Importantly, *files* are its fundamental unit of operation.
This means that a file must constitute a meaningful unit of
information--one sample's data, for example--in any
application of BDQC.
.. (for \#3 above to be well-defined).
_`What does it do?`
===================
BDQC analyzes a collection of files in **two stages**.
First, it analyzes each file individually and produces a summary of the
file's content (*within-file* analysis).
Second, a configurable set of heuristics is applied to the aggregated
file summaries (*across-file* analysis) to identify possible anomalies.
BDQC can be run from the command line and command line arguments control
which files are analyzed,
how individual files are analyzed,
how the aggregate file analyses are analyzed.
All command line arguments are optional; the framework will carry out
default actions. See command line help.
Alternatively, the bdqc.Executor Python class can be incorporated directly
into third party Python code. This allows it to be incorporated into
pipelines.
Design goals
============
The BDQC framework was developed with several explicit goals in mind:
1. Identify an "anomalous" file among a large collection of *similar* files of *arbitrary* type with as little guidance from the user as possible, ideally none. In other words, it should be useful "out of the box" with almost no learning curve.
2. "Simple things should be simple; complex things should be possible" [#]_ Although basic use should involve almost no learning curve, it should be possible to extend it with arbitrarily complex (and possibly domain-specific) analysis capabilities.
3. Plugins should be simple (for a competent Python programmer) to develop, and the system must be robust to faults in plugins.
.. The third goal motivated the use of Python.
_`How does it work?`
####################
This section describes exhaustively how BDQC works internally.
Summary production: within-file analysis
========================================
The BDQC *framework* orchestrates the execution of *plugins*.
**All of the within-file analysis capabilities are provided by
plugins** [#]_
That is, the plugins that are executed on a file entirely determine the
content of the summary generated for that file. The framework itself
*never* looks inside a file; only the plugins. The framework:
1. assembles a list of paths identifying files to be analyzed,
2. executes a *dynamically-determined* subset of plugins on each filename,
3. combines the executed plugins' results into (JSON_) summaries for each file.
Plugins are described more fully elsewhere. Here it suffices to understand
that each plugin can declare (as part of its implementation) that it depends
on zero or more other plugins.
The framework:
1. insures that a plugin's dependencies execute before the plugin itself, and
2. each plugin is provided with the results of its dependencies' execution.

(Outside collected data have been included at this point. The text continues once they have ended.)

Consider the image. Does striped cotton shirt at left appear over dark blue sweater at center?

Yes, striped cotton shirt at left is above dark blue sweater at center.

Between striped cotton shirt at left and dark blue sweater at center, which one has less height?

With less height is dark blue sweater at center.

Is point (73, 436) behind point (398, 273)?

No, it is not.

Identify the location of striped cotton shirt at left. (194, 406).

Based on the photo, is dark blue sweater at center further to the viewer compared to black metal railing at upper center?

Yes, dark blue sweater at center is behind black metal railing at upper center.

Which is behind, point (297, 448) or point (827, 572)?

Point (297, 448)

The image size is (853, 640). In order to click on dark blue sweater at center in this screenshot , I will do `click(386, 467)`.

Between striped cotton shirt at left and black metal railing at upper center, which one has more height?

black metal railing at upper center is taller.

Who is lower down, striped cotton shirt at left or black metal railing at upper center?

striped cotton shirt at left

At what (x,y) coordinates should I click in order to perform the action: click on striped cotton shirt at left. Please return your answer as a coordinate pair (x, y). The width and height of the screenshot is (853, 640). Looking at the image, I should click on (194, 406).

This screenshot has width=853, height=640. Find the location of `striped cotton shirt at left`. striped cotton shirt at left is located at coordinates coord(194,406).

Thus, the set of all *candidate* plugins--that is, all plugins installed on
the user's machine [#]_ --constitute an implicit DAG (directed acyclic graph),
and an "upstream" plugin can determine how (or even whether or not) a
downstream plugin is run. The framework minimizes work by only executing a
plugin when required.
By default, the summary for file foo.txt is left in an adjacent file named
foo.txt.bdqc.
Again, the BDQC *framework* does not touch files' content--it only
handles filenames.
Heuristic application: across-file analysis
===========================================
1. Summary (\*.bdqc) files are collected.

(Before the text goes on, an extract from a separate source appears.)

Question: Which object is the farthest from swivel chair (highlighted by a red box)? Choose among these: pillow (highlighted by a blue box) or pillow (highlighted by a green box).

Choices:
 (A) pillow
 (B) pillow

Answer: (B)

2. The JSON_ content of all files' summaries is *flattened* into a matrix.
3. A specified set of heuristics are applied to the columns of the matrix.
Plugins are described more fully elsewhere. Here it suffices to understand
that a plugin's output can be (*almost*) anything representable as JSON_
data. Since JSON_ is capable of representing complex/compound datatypes,
the individual statistics in plugins' summaries may exist in nested
representations and access to a particular statistic may involve specifying
a *path* through the object. For example, in the following JSON text...
.. code-block:: JSON
"bdqc.builtin.tabular": {
"character_histogram": {
"CHAR": 626324,
"CR": 0,
"LF": 394,
"UTF8/2": 0,
"UTF8/3": 0,
"UTF8/4": 0
},
"tabledata": {
"aberrant_lines": 0,
"column_count": 6,
"column_separator": "\t",
"columns": [
{
"labels": [
"foo",
"bar",
"baz"],
"max_labels_exceeded": false,
"stats": {
"mean": 0.0,
"variance":0.0
},
},
{
"labels": [],
"max_labels_exceeded": false,
"stats": {
"mean": 142.454545,
"variance": 57562.872727
},
}
]
"data_lines": 391,
"empty_lines": 0,
"meta_lines": 3,
"metadata_prefix": "#",
"separator_is_regex": false
},
The mean value of the 2nd column is given by
bdqc.builtin.tabular/tabledata/columns/1/stats/mean.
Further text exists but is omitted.